2. Whether the Tribunal was justified in law in holding that the loss of Rs. 45,000 was a speculative loss within the meaning of Section 43(5) of the Income-tax Act, 1961, which could not be deducted from the assessee's business income computed for the assessment year 1961-62 ?"

2. The material facts giving rise to this reference briefly are as follows : The assessee is a registered firm carrying on the business of extracting managanese ore and selling it. The assessment year in question is 1961-62. The assessment was originally framed by the ITO on 16th January, 1963. Subsequently, the ITO issued a notice under Section 148 of the Act on 31st January, 1966, in exercise of the powers conferred on him by Clause (b) of Section 147 of the Act. The assessee filed a return under protest. The ITO, overruling the objections of the assessee about the validity of reassessment proceedings, completed reassessment on 12th January, 1967, after including a sum of Rs. 45,000 which was paid by the assessee as compensation to M/s. Natwarlal Shamaldas & Co., Bombay, for a breach of contract. The assessee preferred an appeal before the AAC, which was dismissed. On further appeal before the Tribunal, the Tribunal found that the ITO having failed to record reasons for issuing the notice of reassessment, as required by Section 148(2) of the Act, had no jurisdiction to proceed with the reassessment. The Tribunal, therefore, quashed the reassessment. On merits, the Tribunal found that the loss of Rs. 45,000 claimed by the assessee was a speculative loss, which could not be deducted from the assessee's business income. Aggrieved by the order of the Tribunal, the department sought a reference. The assessee also submitted an application for making a reference. The Tribunal has referred to this court for its opinion, the first question at the instance of the department and the second question at the instance of the assessee.

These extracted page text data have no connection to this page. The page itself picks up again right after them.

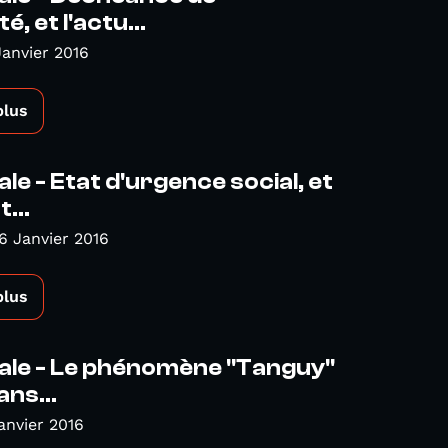
é, et l'actu...
Janvier 2016
plus
le - Etat d'urgence social, et
...
6 Janvier 2016
plus
ale - Le phénomène "Tanguy"
ans...
anvier 2016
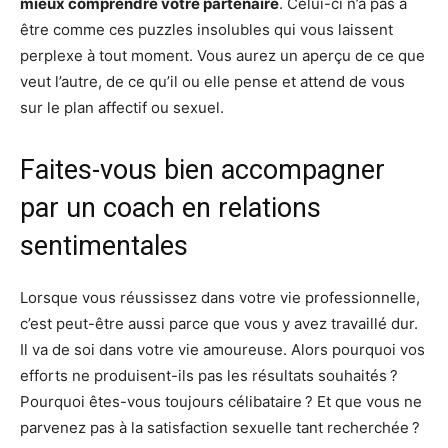
mieux comprendre votre partenaire
. Celui-ci n’a pas à
être comme ces puzzles insolubles qui vous laissent
perplexe à tout moment. Vous aurez un aperçu de ce que
veut l’autre, de ce qu’il ou elle pense et attend de vous
sur le plan affectif ou sexuel.
Faites-vous bien accompagner
par un coach en relations
sentimentales
Lorsque vous réussissez dans votre vie professionnelle,
c’est peut-être aussi parce que vous y avez travaillé dur.
Il va de soi dans votre vie amoureuse. Alors pourquoi vos
efforts ne produisent-ils pas les résultats souhaités ?
Pourquoi êtes-vous toujours célibataire ? Et que vous ne
parvenez pas à la satisfaction sexuelle tant recherchée ?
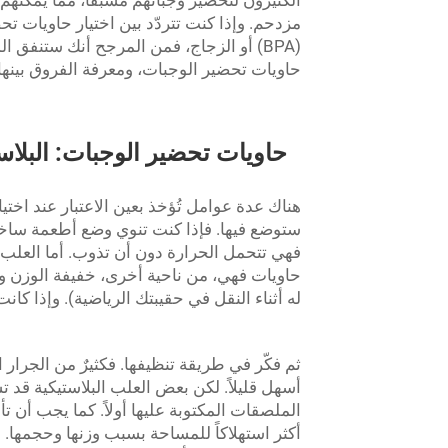
الكثيرون لتحضير وجباتهم مسبقًا، مما يمكنه
مزدحم. وإذا كنت تتردّد بين اختيار حاويات ت
(BPA) أو الزجاج، فمن المرجح أنك ستنفق ا
حاويات تحضير الوجبات، ومعرفة الفروق بينها
هناك عدة عوامل تُؤخذ بعين الاعتبار عند اختيا
ستوضع فيها. فإذا كنت تنوي وضع أطعمة ساخنة
فهي تتحمل الحرارة دون أن تذوب. أما العلب البلاستيكية
حاويات
فهي، من ناحية أخرى، خفيفة الوزن و
له أثناء النقل في حقيبتك الرياضية). وإذا كانت 
ثم فكّر في طريقة تنظيفها. فكثيرٌ من الجرار
أسهل قليلاً. لكن بعض العلب البلاستيكية قد ت
الملصقات المكتوبة عليها أولاً. كما يجب أن ت
أكثر استهلاكاً للمساحة بسبب وزنها وحجمها. 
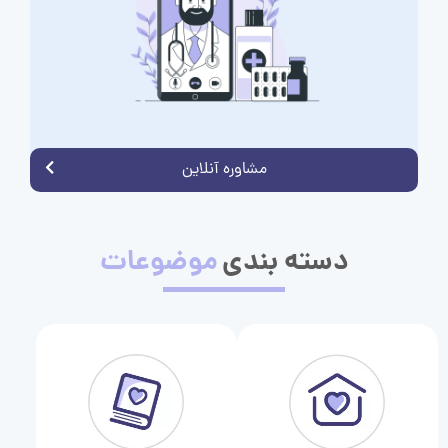
مشاوره آنلاین
دسته بندی
موضوعات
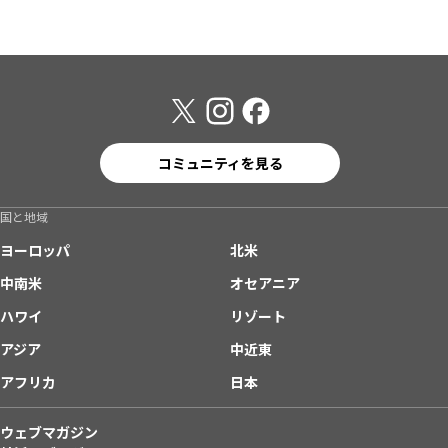
コミュニティを見る
国と地域
ヨーロッパ
北米
中南米
オセアニア
ハワイ
リゾート
アジア
中近東
アフリカ
日本
ウェブマガジン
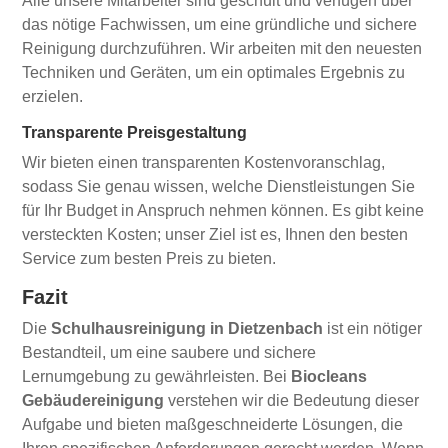
Alle unsere Mitarbeiter sind geschult und verfügen über
das nötige Fachwissen, um eine gründliche und sichere
Reinigung durchzuführen. Wir arbeiten mit den neuesten
Techniken und Geräten, um ein optimales Ergebnis zu
erzielen.
Transparente Preisgestaltung
Wir bieten einen transparenten Kostenvoranschlag,
sodass Sie genau wissen, welche Dienstleistungen Sie
für Ihr Budget in Anspruch nehmen können. Es gibt keine
versteckten Kosten; unser Ziel ist es, Ihnen den besten
Service zum besten Preis zu bieten.
Fazit
Die
Schulhausreinigung in Dietzenbach
ist ein nötiger
Bestandteil, um eine saubere und sichere
Lernumgebung zu gewährleisten. Bei
Biocleans
Gebäudereinigung
verstehen wir die Bedeutung dieser
Aufgabe und bieten maßgeschneiderte Lösungen, die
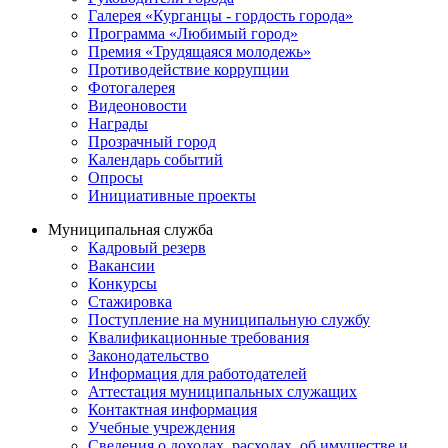
Галерея «Курганцы - гордость города»
Программа «Любимый город»
Премия «Трудящаяся молодежь»
Противодействие коррупции
Фотогалерея
Видеоновости
Награды
Прозрачный город
Календарь событий
Опросы
Инициативные проекты
Муниципальная служба
Кадровый резерв
Вакансии
Конкурсы
Стажировка
Поступление на муниципальную службу
Квалификационные требования
Законодательство
Информация для работодателей
Аттестация муниципальных служащих
Контактная информация
Учебные учреждения
Сведения о доходах, расходах, об имуществе и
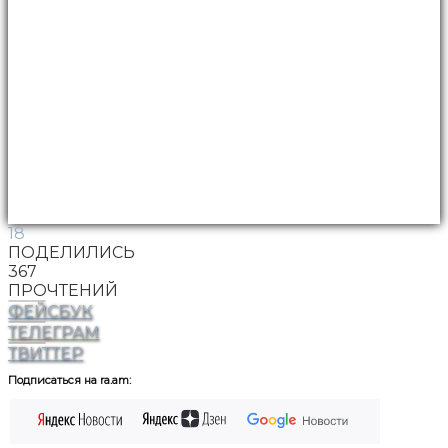
18
ПОДЕЛИЛИСЬ
367
ПРОЧТЕНИЙ
ФЕЙСБУК
ТЕЛЕГРАМ
ТВИТТЕР
Подписаться на ra.am:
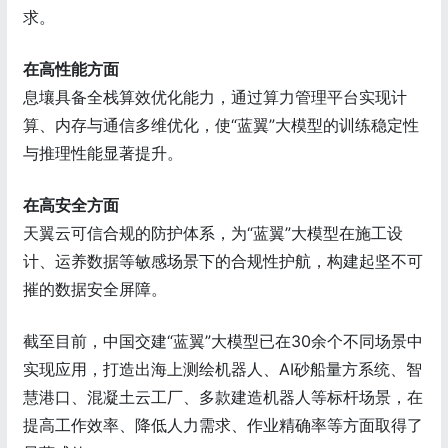
求。
在高性能方面
息壤具备全栈算效优化能力，通过算力管理平台实现计
算、内存与通信多维优化，使“蓝翼”大模型的训练稳定性
与推理性能显著提升。
在高安全方面
天翼云可信合规的防护体系，为“蓝翼”大模型在施工设
计、运养数据等敏感场景下的合规性护航，构建起坚不可
摧的数据安全屏障。
截至目前，中国交建“蓝翼”大模型已在30余个不同场景中
实现应用，打造出海上测绘机器人、AI砂船量方系统、智
慧港口、混凝土云工厂、多款建造机器人等标杆场景，在
提高工作效率、降低人力需求、作业精确率等方面取得了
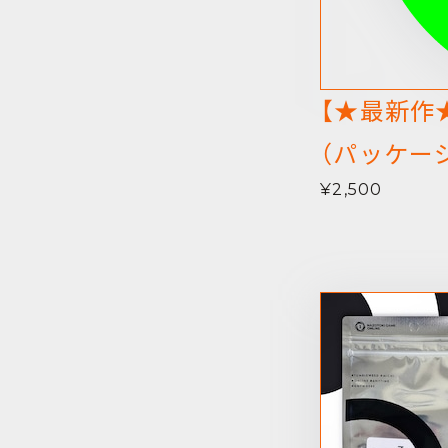
【★最新作★
（パッケー
¥2,500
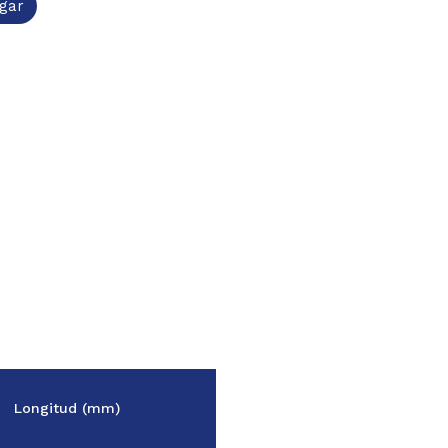
gar
Longitud (mm)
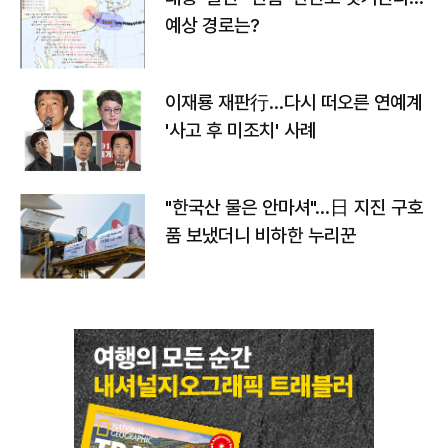
예상 경로는?
이재룡 재판行…다시 떠오른 연예계
'사고 후 미조치' 사례
"한국산 물은 안마셔"…日 지진 구호
품 보냈더니 비하한 누리꾼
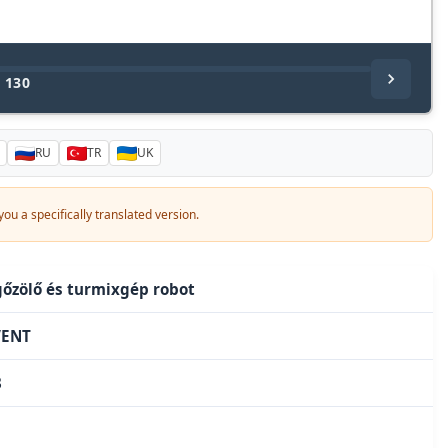
/
130
RU
TR
UK
ou a specifically translated version.
gőzölő és turmixgép robot
VENT
3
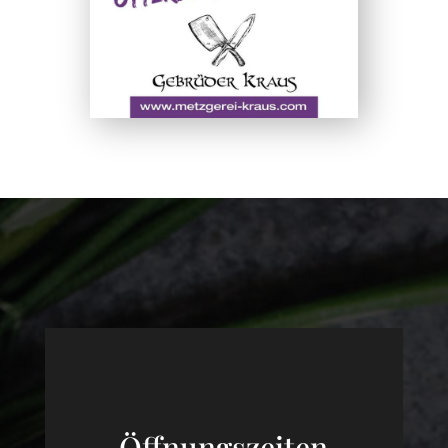
Öffnungszeiten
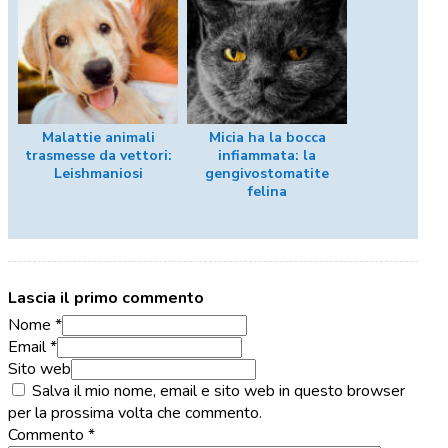
Malattie animali
Micia ha la bocca
trasmesse da vettori:
infiammata: la
Leishmaniosi
gengivostomatite
felina
Lascia il primo commento
Nome *
Email *
Sito web
Salva il mio nome, email e sito web in questo browser
per la prossima volta che commento.
Commento
*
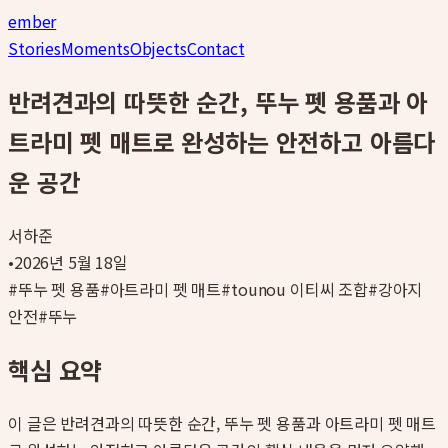
ember
Stories
Moments
Objects
Contact
반려견과의 따뜻한 순간, 뚜누 펫 용품과 아
트라미 펫 매트로 완성하는 안전하고 아름다
운 공간
서하준
•
2026년 5월 18일
#
뚜누 펫 용품
#
아트라미 펫 매트
#
tounou 이티씨 조합
#
강아지
안전
#
뚜누
핵심 요약
이 글은
반려견과의 따뜻한 순간, 뚜누 펫 용품과 아트라미 펫 매트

3. Now, as regards the first question, it would be useful to refer to the provisions of Section 148 of the Act, which are as follows :

"148. Issue of notice where income has escaped assessment.--(1) Before making the assessment, reassessment or recomputation under Section 147, the Income-tax Officer shall serve on the assessee a notice containing all or any of the requirements which may be included in a notice under subsection (2) of Section 139 ; and the provisions of this Act shall, so far as may be, apply accordingly as if the notice were a notice issued under that Sub-section .
(2) The Income-tax Officer shall, before issuing any notice under this section, record his reasons for doing so."

4. In view of Sub-section (2) of Section 148 of the Act, it is clear that recording of reasons by the ITO before issuing a notice under Section 147(b) is a mandatory requirement under the Act. In the instant case, all that was recorded by the ITO before issuing the notice was as follows :

"Payment of Rs. 45,000 to M/s. Natwarlal Shamaldas & Company is not allowable expenditure."

5. In these circumstances, the Tribunal rightly held that the failure to record reasons as contemplated by Section 148(2) of the Act vitiated the reassessment. Learned counsel for the department was unable to point out that the view taken by the Tribunal was not justified in the circumstances of the case. Our answer to the first question referred to this court is in the affirmative and against the department.

6. As regards the second question referred to this court, learned counsel for the parties conceded that if our answer to the first question was in the affirmative and against the department, it was not necessary to answer the second question.

7. For all these reasons, our answer to the first question referred to us is in the affirmative and against the department. As regards question No. 2, we decline to answer that question in the circumstances of the case. Parties shall bear their own costs of this reference.